The way he acts, it’s as if he really does want me to kill him.

He’s not exactly going out of his way to protect himself, but it has to come from arrogance.

He doesn’t see me as a real threat and likely doesn’t care about how I feel or the strength of my conviction.

He foiled one plan by using his dick.

If he’s like any other man I know, that’ll be giving him false confidence.

I’m just a joke to him.

By the time I make it out into the garden, my confusion has faded and is replaced by hot anger that increases under the late afternoon sun.

I don’t know what to do. Anya isn’t here to talk things through with.

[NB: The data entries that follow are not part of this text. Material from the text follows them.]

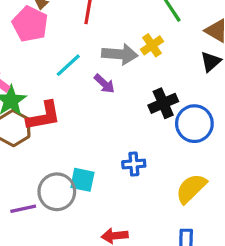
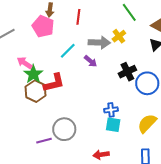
cyan square: (82, 180) -> (113, 125), moved

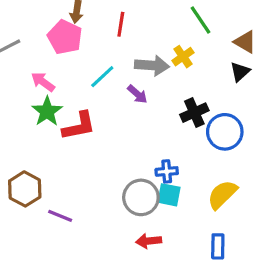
pink arrow: (25, 63) -> (43, 82), moved
brown hexagon: (36, 91) -> (25, 189), moved
gray circle: (64, 129) -> (141, 197), moved
purple line: (44, 141) -> (60, 216), turned 35

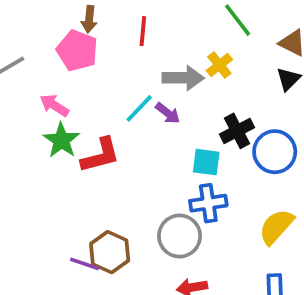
cyan line: (102, 77) -> (139, 108), moved
blue cross: (167, 171) -> (208, 203), size x1.4
brown hexagon: (25, 189) -> (110, 252), moved
cyan square: (169, 195) -> (206, 162), moved

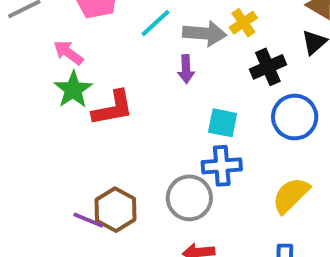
cyan line: (139, 108) -> (155, 23), moved
purple arrow: (168, 113) -> (186, 69), turned 45
black cross: (237, 131) -> (268, 67), moved

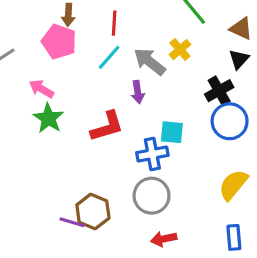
gray arrow: (205, 33) -> (150, 62), turned -140
black cross: (268, 67) -> (219, 91), moved
red L-shape: (113, 108) -> (107, 126), moved
blue cross: (222, 166) -> (152, 154), moved

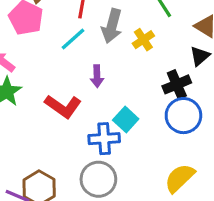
gray arrow: (150, 62) -> (112, 26), moved, turned -120
red L-shape: (107, 126) -> (63, 106), turned 45
cyan square: (172, 132) -> (126, 120), turned 30

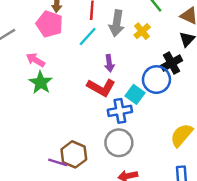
red L-shape: (63, 106) -> (101, 87), moved
blue circle: (183, 116) -> (156, 80), moved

I have no phone and I can’t text my brother because he’s gone.

Flynn’s hatred for my family runs deep, but my time here hasn’t brought me any closer to a decent reason.

We really are just some sort of game to him, the next roadblock in line to get rid of.

But if that’s really the case, what was he hoping to get out of the exchange with me?

Money?

Drugs?

Land?

It’s got to be one of those three. Flynn clearly doesn’t care about anything else.

Despite the lick of anger heating my thoughts, walking the garden brings me the subtle warmth of peace.

All the patrol guards are, for the moment, too far away to bother me. Under the sun, I can squint and pretend I’m walking the gardens of my own home.

Anya’s inside dealing with food, Vic’s in the garage doing something with the car he loves more than life, and I’m walking toward the two large trees at the end of the garden where my parents are buried.

It’s a nice fantasy, one that calms my heart and keeps my mind at ease as I walk the stone path around the garden.

But like everything else in my life, the fantasy doesn’t last.

Passing a wooden trellis and flowerbed, my steps halt.

The end of Flynn’s garden doesn’t have two tall trees acting as grave markers.

It has a long stretch of grass leading to a stone patio and a metal gazebo covered in beautiful vines and stained glass.

Grief comes rolling back like a cloud that floods my chest and I wince, rubbing at my breastbone with a flat palm.

There’s no Anya. No Vic. No trees and no familiar bed to crawl into.

Turning on my heel, I glare back at Flynn’s estate and mull over what the hell I’m supposed to do.

All the training I’ve received over the years, the advice and the promises never prepared me for something like this. Definitely not for a man who sees me as a joke rather than a threat.

As a sinking defeat settles over my shoulders, my attention drops down to the path and the mess of weeds and plants twisting together to my left.

Just like my heart.

Wait a second…

A small green plant with delicate white bellflowers drifting softly in the wind rests just near the base of the hedge.

The sight of them makes my heart lift suddenly and a new plan rapidly forms in my mind.

Flynn won’t see me as a joke for much longer.